I’m starting to love it when punk bands mellow out. The first album by Priests, Nothing Feels Natural, was released right after Trump was inaugurated and was widely received as an intense call to action. While I liked it fine enough, I didn’t think the songs were overly memorable or original, and it wasn’t an album I found myself going back to since its release. Listening to their new album, The Seduction of Kansas, I feel like the band might have agreed with me: it’s a full-scale evolution that embraces a much wider set of influences and inspirations. Every song sounds different, but it all coheres into an album that retains the band’s fiery voice while being a much more adventurous listen.
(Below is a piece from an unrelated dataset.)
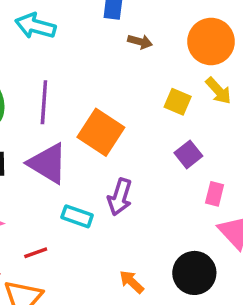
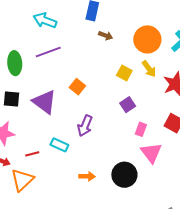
purple line: (44, 102) -> (48, 52), moved, turned 60
orange square: (101, 132) -> (77, 87), size x0.6
cyan rectangle: (77, 216) -> (59, 145), moved
orange arrow: (132, 282) -> (87, 176), turned 133

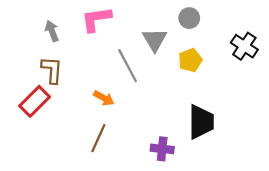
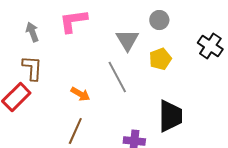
gray line: (128, 66) -> (117, 77), moved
The change in direction has led to a less excited response from critics, who seem to struggle with music that doesn’t make its intentions as obvious as possible. They and many others think punk music needs to be about yelling didactic opinions at the listener while playing at max volume. The Seduction of Kansas is the next level of punk, where the artists are confident enough in their words, convictions, and musical ability that they don’t need to make a big show of how aggressive and intense they are. It reminds me of a bit of wisdom I read from former professional wrestler Jake “The Snake” Roberts, when asked why he tended to speak quietly while other wrestlers were known for screaming into the mic: “If you’re yelling at me, I’m not listening. If you’re whispering, everyone’s listening, thinking it’s a secret.”
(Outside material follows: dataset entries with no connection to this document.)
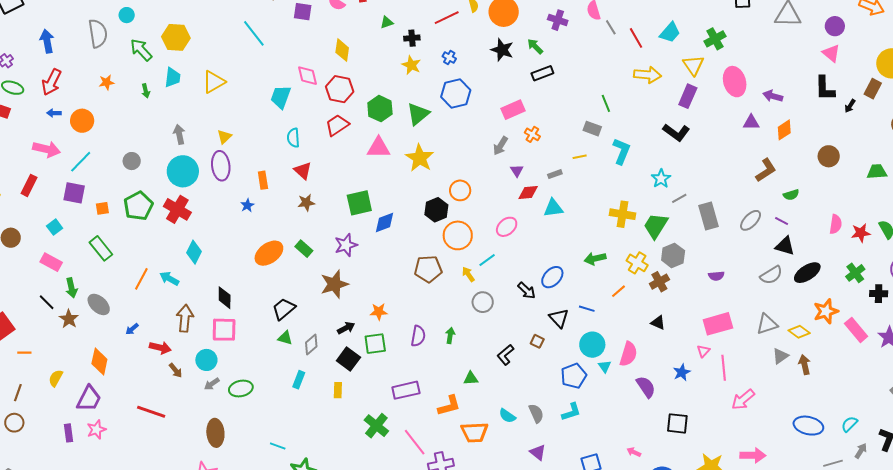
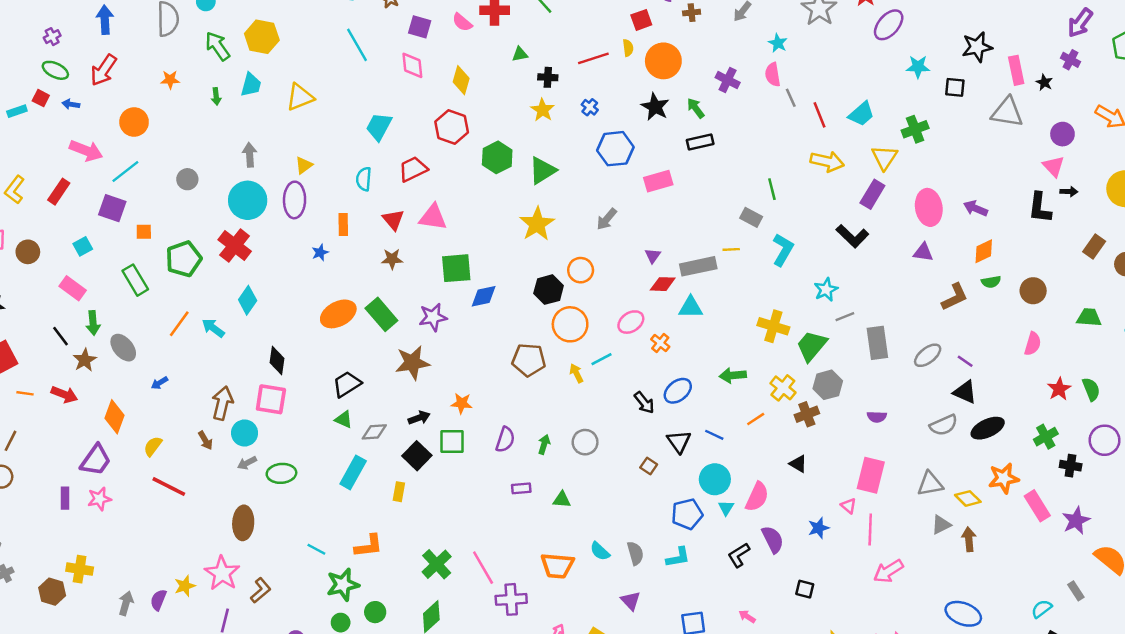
pink diamond: (307, 76) -> (412, 65), moved
pink ellipse: (735, 82) -> (929, 207), moved
brown rectangle: (873, 89) -> (1094, 247), moved
blue hexagon: (456, 93) -> (615, 149), moved
black arrow: (850, 106) -> (1069, 192), moved, turned -128
blue arrow: (54, 113) -> (71, 104), moved
purple triangle: (751, 122) -> (923, 252), moved
red trapezoid: (337, 125) -> (413, 169), moved
orange cross: (532, 134) -> (660, 343), moved
cyan semicircle: (293, 138) -> (364, 179), moved
gray arrow: (500, 146) -> (607, 219), moved
pink triangle: (379, 148) -> (433, 217), moved
gray rectangle: (555, 174) -> (698, 266), size x2.0
green semicircle: (791, 195) -> (991, 282), moved
green pentagon: (138, 206) -> (184, 259), moved
pink semicircle: (836, 224) -> (1033, 344), moved
red star: (861, 233) -> (1059, 389), turned -30
green rectangle: (304, 249) -> (381, 314), size x1.5
gray circle: (483, 302) -> (585, 442), moved
brown arrow: (185, 318) -> (222, 403), moved
pink rectangle: (718, 324) -> (871, 475), turned -68
gray diamond: (311, 345) -> (374, 432), turned 30
red arrow: (160, 348) -> (64, 395), moved
pink triangle: (703, 351) -> (848, 506), turned -40
black L-shape: (505, 355) -> (739, 555), moved
yellow semicircle: (56, 378) -> (153, 446), moved
cyan rectangle: (299, 380) -> (353, 472), size x1.5
purple rectangle: (406, 390) -> (521, 488), moved, size x0.6
orange L-shape: (449, 406) -> (369, 546), moved
black square: (677, 423) -> (805, 589), size x0.7
cyan semicircle: (849, 424) -> (1042, 609), moved
green cross: (376, 426) -> (437, 564), moved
The quieter and more spacious sound of The Seduction of Kansas draws me in more than their previous material, and it makes their lyrics feel more impactful. Make no mistake: this is still a rock album, and it has moments that rival the intensity of their previous music. But now those heavier songs, like the opener “Jesus’ Son” and the raucous “Control Freak,” stand out more and feel more vital because they’re surrounded by these funky, surprisingly catchy pop songs. “68 Screen” has an addictive chorus and relatable lyrics about how the internet has warped our perceptions of each other. My favorite song on the album, “Carol,” is almost reminiscent of Stereolab with its driving rhythm, dreamy coda, and the politically conscious lyrics that retain some level of abstraction.
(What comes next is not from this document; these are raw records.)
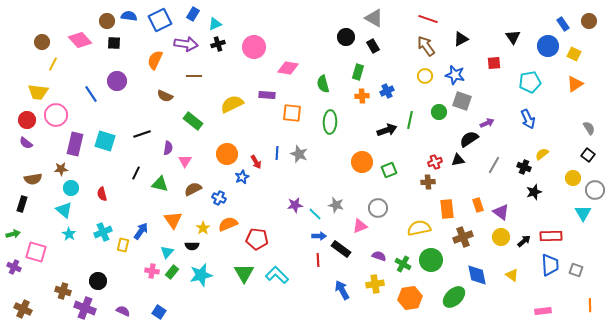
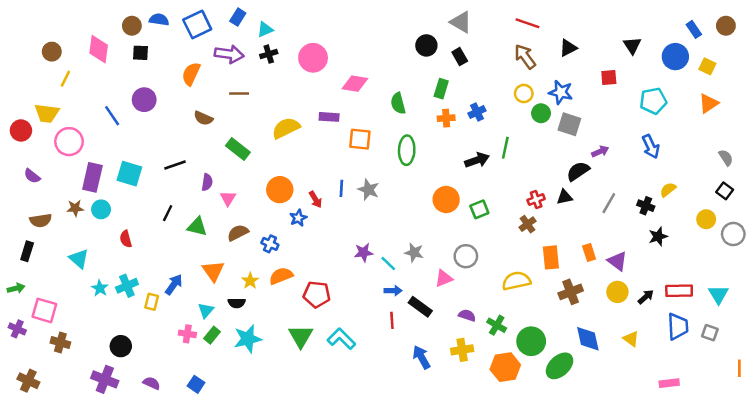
pink diamond: (80, 40) -> (99, 49), turned 50
green circle: (439, 112) -> (541, 113), moved
red circle: (27, 120) -> (21, 130), moved
brown cross: (428, 182) -> (527, 224), turned -32
cyan circle: (71, 188) -> (101, 209), moved
cyan triangle: (583, 213) -> (718, 294), moved
cyan star: (69, 234) -> (100, 288), moved
green circle: (431, 260) -> (531, 341), moved
brown cross: (63, 291) -> (60, 342), moved
orange line: (590, 305) -> (739, 368), moved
On a philosophical level, The Seduction of Kansas captures the way I’ve been feeling about the current political and cultural climate. Namely, that empty outrage is not a solution to anything. Now is the time to regroup, think, and actually consider the people around us and what we can do to make the world less terrible. It may not always sound like one, but this album is a call towards a different kind of action.